:: PROVIDED DATA

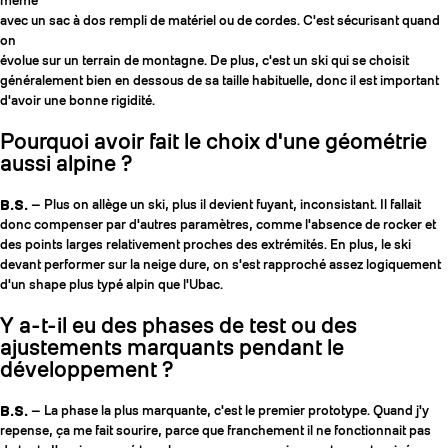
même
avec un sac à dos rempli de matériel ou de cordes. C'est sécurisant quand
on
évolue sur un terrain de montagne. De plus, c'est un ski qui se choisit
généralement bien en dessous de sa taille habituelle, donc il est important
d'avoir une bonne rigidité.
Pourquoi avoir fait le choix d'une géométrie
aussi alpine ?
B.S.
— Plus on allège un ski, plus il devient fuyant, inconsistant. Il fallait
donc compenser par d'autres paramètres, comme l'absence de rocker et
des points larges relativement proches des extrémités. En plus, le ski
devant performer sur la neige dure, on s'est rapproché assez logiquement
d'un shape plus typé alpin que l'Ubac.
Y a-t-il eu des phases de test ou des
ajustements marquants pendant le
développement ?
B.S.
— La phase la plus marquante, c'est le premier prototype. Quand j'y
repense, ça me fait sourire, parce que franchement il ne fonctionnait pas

::::
:: PROVIDED DATA

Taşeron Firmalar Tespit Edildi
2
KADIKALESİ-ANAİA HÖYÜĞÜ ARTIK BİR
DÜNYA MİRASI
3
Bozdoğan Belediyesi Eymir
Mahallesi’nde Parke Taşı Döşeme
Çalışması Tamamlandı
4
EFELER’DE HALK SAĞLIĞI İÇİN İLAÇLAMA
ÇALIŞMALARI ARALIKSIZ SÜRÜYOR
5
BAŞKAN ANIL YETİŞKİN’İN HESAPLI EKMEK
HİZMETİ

::::
:: PROVIDED DATA

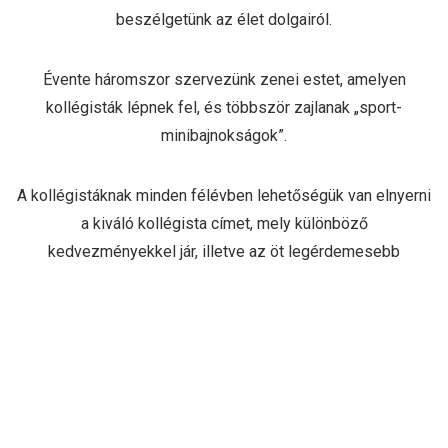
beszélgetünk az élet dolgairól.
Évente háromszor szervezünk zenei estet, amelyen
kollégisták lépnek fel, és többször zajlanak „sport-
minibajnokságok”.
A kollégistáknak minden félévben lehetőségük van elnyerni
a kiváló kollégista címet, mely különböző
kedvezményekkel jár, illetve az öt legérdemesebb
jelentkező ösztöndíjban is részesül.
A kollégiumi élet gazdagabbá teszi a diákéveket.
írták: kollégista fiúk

::::

*ABOUT THIS EXERCISE*:
Retype exactly the lines above, from the one with "donc compenser par" through the one with "repense, ça me", inclusive.

*REPLY TO THE EXERCISE*:
donc compenser par d'autres paramètres, comme l'absence de rocker et
des points larges relativement proches des extrémités. En plus, le ski
devant performer sur la neige dure, on s'est rapproché assez logiquement
d'un shape plus typé alpin que l'Ubac.
Y a-t-il eu des phases de test ou des
ajustements marquants pendant le
développement ?
B.S.
— La phase la plus marquante, c'est le premier prototype. Quand j'y
repense, ça me fait sourire, parce que franchement il ne fonctionnait pas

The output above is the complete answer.